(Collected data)
※ ※ ※
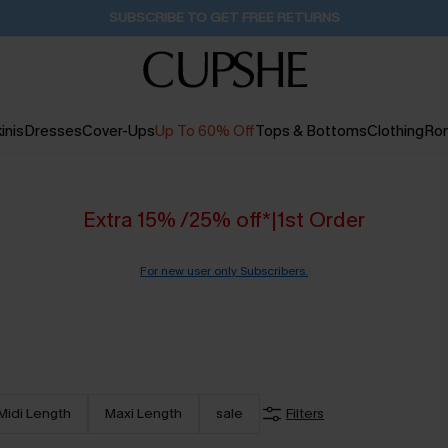
Buy 2+ Styles, Get Extra 15% Off
1D:15H:44M:8S
inis
Dresses
Cover-Ups
Up To 60% Off
Tops & Bottoms
Clothing
Ro
Extra 15% /25% off*|1st Order
For new user only Subscribers.
Midi Length
Maxi Length
sale
Filters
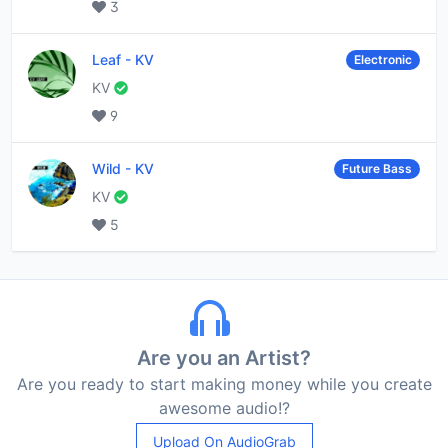
3
Leaf
-
KV
Electronic
KV
9
Wild
-
KV
Future Bass
KV
5
Are you an Artist?
Are you ready to start making money while you create
awesome audio!?
Upload On AudioGrab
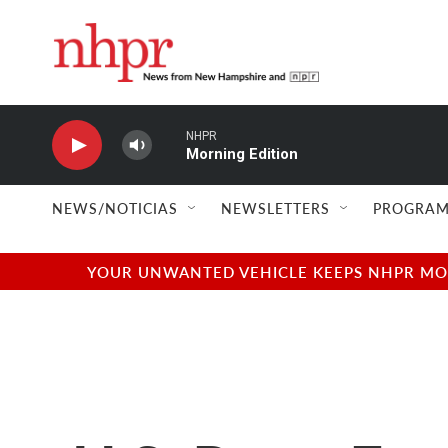
Skip to main content
NHPR
Morning Edition
NEWS/NOTICIAS
NEWSLETTERS
PROGRAM
YOUR UNWANTED VEHICLE KEEPS NHPR MOVI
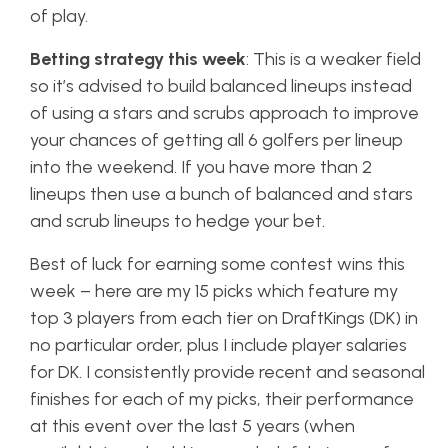
of play.
Betting strategy this week
: This is a weaker field
so it’s advised to build balanced lineups instead
of using a stars and scrubs approach to improve
your chances of getting all 6 golfers per lineup
into the weekend. If you have more than 2
lineups then use a bunch of balanced and stars
and scrub lineups to hedge your bet.
Best of luck for earning some contest wins this
week – here are my 15 picks which feature my
top 3 players from each tier on DraftKings (DK) in
no particular order, plus I include player salaries
for DK. I consistently provide recent and seasonal
finishes for each of my picks, their performance
at this event over the last 5 years (when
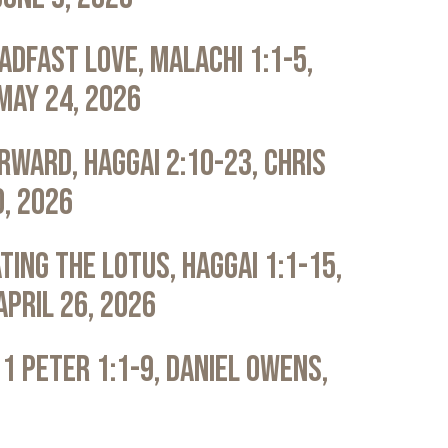
adfast Love, Malachi 1:1-5,
May 24, 2026
rward, Haggai 2:10-23, Chris
0, 2026
ting the Lotus, Haggai 1:1-15,
April 26, 2026
 1 Peter 1:1-9, Daniel Owens,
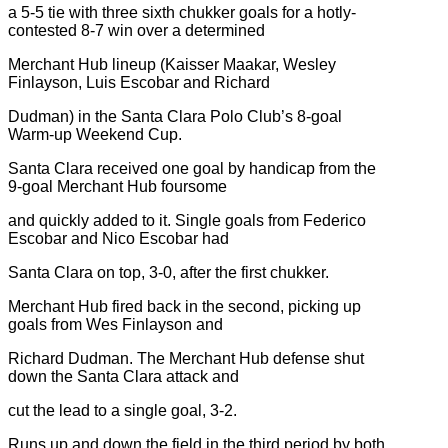
a 5-5 tie with three sixth chukker goals for a hotly-
contested 8-7 win over a determined
Merchant Hub lineup (Kaisser Maakar, Wesley
Finlayson, Luis Escobar and Richard
Dudman) in the Santa Clara Polo Club’s 8-goal
Warm-up Weekend Cup.
Santa Clara received one goal by handicap from the
9-goal Merchant Hub foursome
and quickly added to it. Single goals from Federico
Escobar and Nico Escobar had
Santa Clara on top, 3-0, after the first chukker.
Merchant Hub fired back in the second, picking up
goals from Wes Finlayson and
Richard Dudman. The Merchant Hub defense shut
down the Santa Clara attack and
cut the lead to a single goal, 3-2.
Runs up and down the field in the third period by both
※ ※ ※
# Activity
When a line in the data above contains the string "each", copy that line.

# Output of the task
top 3 players from each tier on DraftKings (DK) in
finishes for each of my picks, their performance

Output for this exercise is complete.